Showing posts with label Drew Estate. Show all posts
Showing posts with label Drew Estate. Show all posts

Sunday, December 16, 2007

Drew Estate Natural Dirt

Drew Estate Natural Dirt maduro
$4 (B&M), Size: 4", Ring: 43

Drew Estate's Natural Dirt cigar is made in Esteli, Nicaragua from a bouliabasse of international tobaccos.

Dirt's maduro wrapper is a toothy, veiny chocolate color, and gives an aroma of cocoa and faint spice. The wrapper started to unravel an inch into smoking the cigar. And watch out for the cap, it's entirely too sweet.
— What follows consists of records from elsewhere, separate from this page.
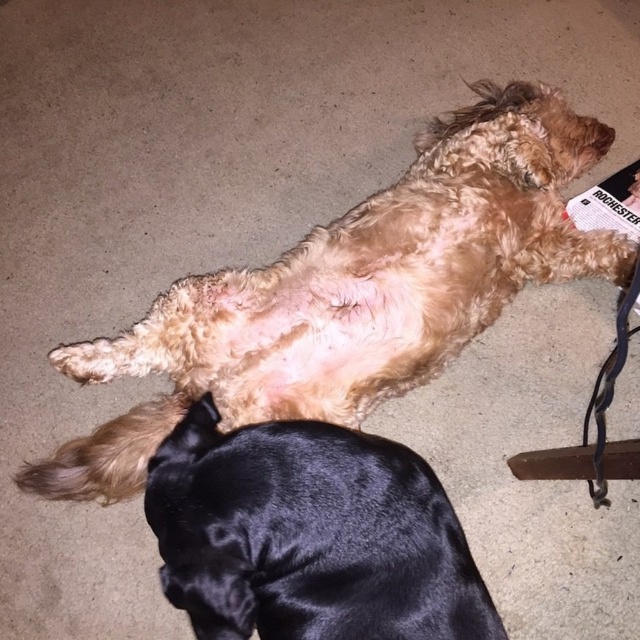 Question: Among these points, which one is nearest to the camera?

Choices:
 (A) (241, 472)
 (B) (145, 422)

Answer: (A)

Question: Does fuzzy brown dog at center have a larger size compared to black silky dog at lower center?

Choices:
 (A) no
 (B) yes

Answer: (B)

Question: Can you confirm if fuzzy brown dog at center is positioned to the right of black silky dog at lower center?

Choices:
 (A) no
 (B) yes

Answer: (B)

Question: Is fuzzy brown dog at center further to the viewer compared to black silky dog at lower center?

Choices:
 (A) no
 (B) yes

Answer: (B)

Question: Which object is closer to the camera taking this photo?

Choices:
 (A) fuzzy brown dog at center
 (B) black silky dog at lower center

Answer: (B) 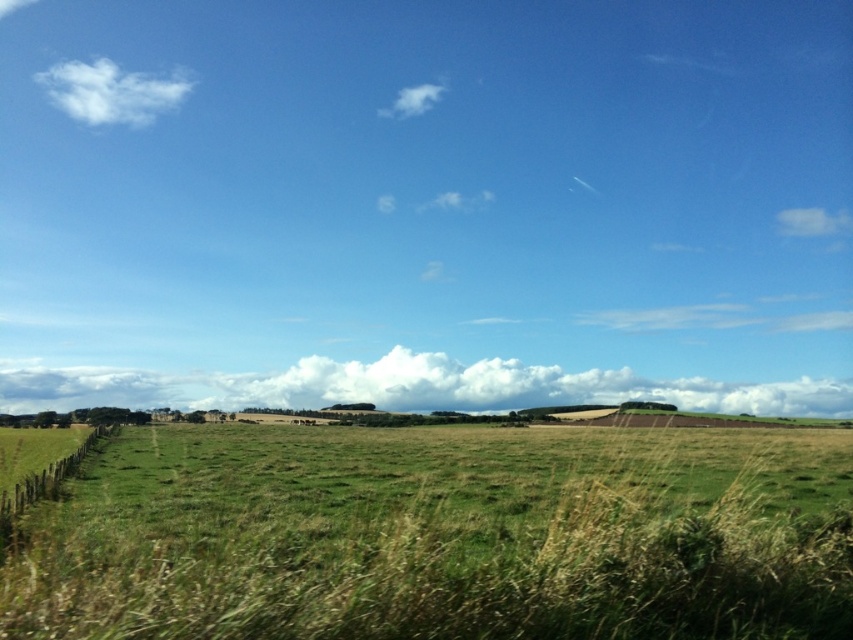 Looking at this image, you are a photographer planning to capture the entire green grassy field at center and white fluffy cloud at upper center in one shot. Based on the scene, which object would appear larger in the photo?

The green grassy field at center would appear larger in the photo because it has a larger size compared to the white fluffy cloud at upper center according to the description.

You are standing in the middle of the green grassy field at center and looking towards the white fluffy cloud at upper left. Which direction should you walk to get closer to the cloud?

Since the green grassy field at center is to the right of the white fluffy cloud at upper left, you should walk to your left to move towards the cloud.

You are standing in the middle of the pasture looking towards the wooden fence. There are two points marked in the image. Which point, point 1 at coordinates point (561,538) or point 2 at coordinates point (389,106), is closer to you?

Point 1 at coordinates point (561,538) is closer to the viewer than point 2 at coordinates point (389,106). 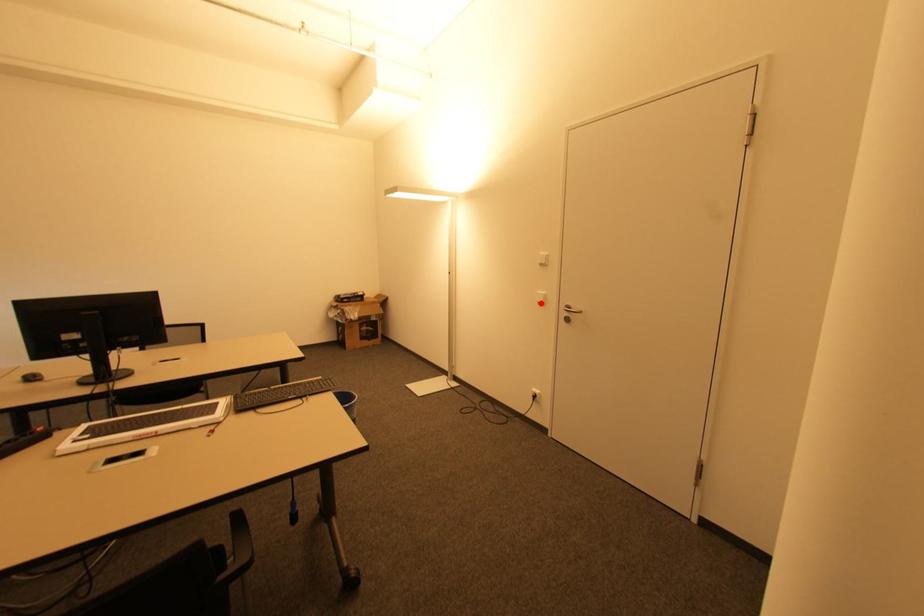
One reviewer, to circumvent the overly sweetened cap on the Dirt, suggested turning the cigar around and lighting the cap and smoking from the foot. Hmm, sounds like an interesting idea. So, I turned the cigar, punched the cap, and toasted it.

The draw from the foot was medium, not very loose, and the cigar tasted surprisingly good, even without the sweetened cap. The cigar is fairly short, so it doesn't have a lot of time to evolve. The flavor was a basic nicaraguan tobacco, a light woody flavor, underneath a strong cocoa note, likely from the wrapper. It was a well balanced combination of sweetness and traditional tobacco flavors.

Dirt isn't a bad cigar, if you can get around the super-sweet cap. Still, the B&M's price is too steep for how short this cigar is.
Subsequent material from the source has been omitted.